Decoster began sharing the paintings of artists such as Chloe Wise, George Rouy, and Dylan Vandenhoeck. Her taste and curatorial skills led to people within the art scene, whose work she admired, starting to follow the account back. Then she began intermittently posting her own work to the account. “I was amazed by how encouraging people were,” she says.
Decoster made it back to Biarritz from Australia and started paring her life down to a kind of minimalism, selling off most of the surfboards she’d accumulated in her time with Roxy, and focusing her energy on painting. “People just started offering to buy paintings that I posted,” Decoster says. “It wasn’t like I was posting something that said, ‘This painting is for sale—this many euros.’”
Since mid-2019, Decoster has been able to support herself entirely through painting, a rare achievement in itself when you consider that most painters need some kind of side hustle, if not a full-time job, and that, even then, reaching the point where enough people take note of your work usually requires endlessly funneling it through galleries and group shows and trying to become established within some existing corner of the art world.
“I met Pandora through the logging scene in California, and then in France, but at first I didn’t know she was a painter,” says artist and filmmaker Thomas Campbell. “When I finally saw some of her work, I was like, ‘Wow. This is great.’ There’s a little bit of a psychedelic Matisse in there.

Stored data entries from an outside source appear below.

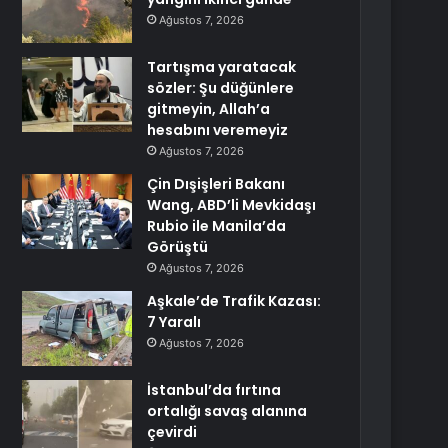
Ağustos 7, 2026
Tartışma yaratacak
sözler: Şu düğünlere
gitmeyin, Allah’a
hesabını veremeyiz
Ağustos 7, 2026
Çin Dışişleri Bakanı
Wang, ABD’li Mevkidaşı
Rubio ile Manila’da
Görüştü
Ağustos 7, 2026
Aşkale’de Trafik Kazası:
7 Yaralı
Ağustos 7, 2026
İstanbul’da fırtına
ortalığı savaş alanına
çevirdi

It’s so evocative of the area in France where she’s from. She’s acknowledging the sublime in her work, and that’s a lot of what I’m pulled to, whether it’s in music or painting. It’s rare that people are able to access it and have it function well. If she’s where she is now, at her age, imagine where she’s gonna go. It could be crazy.”
Decoster receives anywhere between three and six commissions every month from people reaching out to her directly. Recently, the number of commissions has gotten so overwhelming that it’s left very little time to paint anything else. “It’s a blessing,” she says. “But I also look forward to the day when I can put up on my Instagram that I don’t take requests for paintings.”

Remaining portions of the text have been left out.